Le temps — 5 décembre 2016​


Le temps, il se perd dans la durée. Il s’éternise, se défait en de longs filaments qui s’étiolent et se consument. Je n’arrive plus à remonter jusqu’au premier nœud, jusqu’à la première filasse. C’est long, c’est vaste, c’est du déjà-vu, du déjà-touché, du déjà-senti. Ça fuit de partout comme une plaie béante. J’ai perdu le contrôle. C’est hors de moi. Hors de ma volonté.

Attendre, je n’ai fait que ça. Toute ma vie. Tous les jours. Toutes les heures. Attendre que tu me regardes. Attendre que tu me parles. Attendre que tu m’écrives. Attendre que tu daignes me signifier que j’existe. Et j’attends encore, parce qu’au-delà de la ligne d’arrivée, il y a quelque chose d’autre, une autre course. D’autres idées. D’autres buts. Ça ne finit jamais, ça recommence, ça se défait et ça se construit en même temps. Et il faut continuer, vivre, s’accrocher, se conserver.

Le passé s’éloigne. Des il y a dix ans. Des il y a vingt ans. De plus en plus. Des retours en arrière. Des regrets et de la nostalgie. Mais surtout, l’inconstance. Les semaines qui ont duré des années et les jours qui ont duré des heures. Ça ne paraît pas au premier abord, mais ça se relativise. Et malgré tous les mots inutiles, il faut attendre encore. La fin. Le sommeil. Son tour.
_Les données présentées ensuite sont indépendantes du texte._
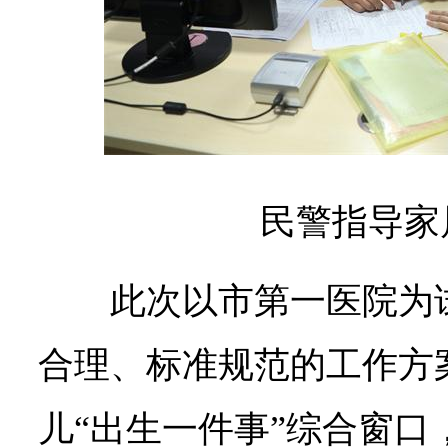
民警指导家
此次以市第一医院为
合理、标准规范的工作方
儿“出生一件事”综合窗口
Je ne sais rien faire d’autre qu’attendre. Passive dans ma propre existence. Tournée vers l’intérieur, observatrice des événements qui filent. Présente à moitié dans mon propre quotidien. J’attends. Et j’attends encore. Qu’ils grandissent. Que l’été arrive. Que tu me téléphones. D’être plus riche, plus maigre, plus forte. Et ça se disloque avant le dernier tournant. Ça ne tient pas la route. Il faut attendre autre chose. Quelque chose qui m’apaisera. Qui me soulagera. Et ça n’arrête jamais.

J’attends. Et j’ai attendu toute ma vie. Je suis desséchée, momifiée sur place. Embourbée dans les mille et une possibilités que j’ai inventées. Tétanisée pas l’anxiété. Par les et si, les s’il fallait et les j’aurais dû.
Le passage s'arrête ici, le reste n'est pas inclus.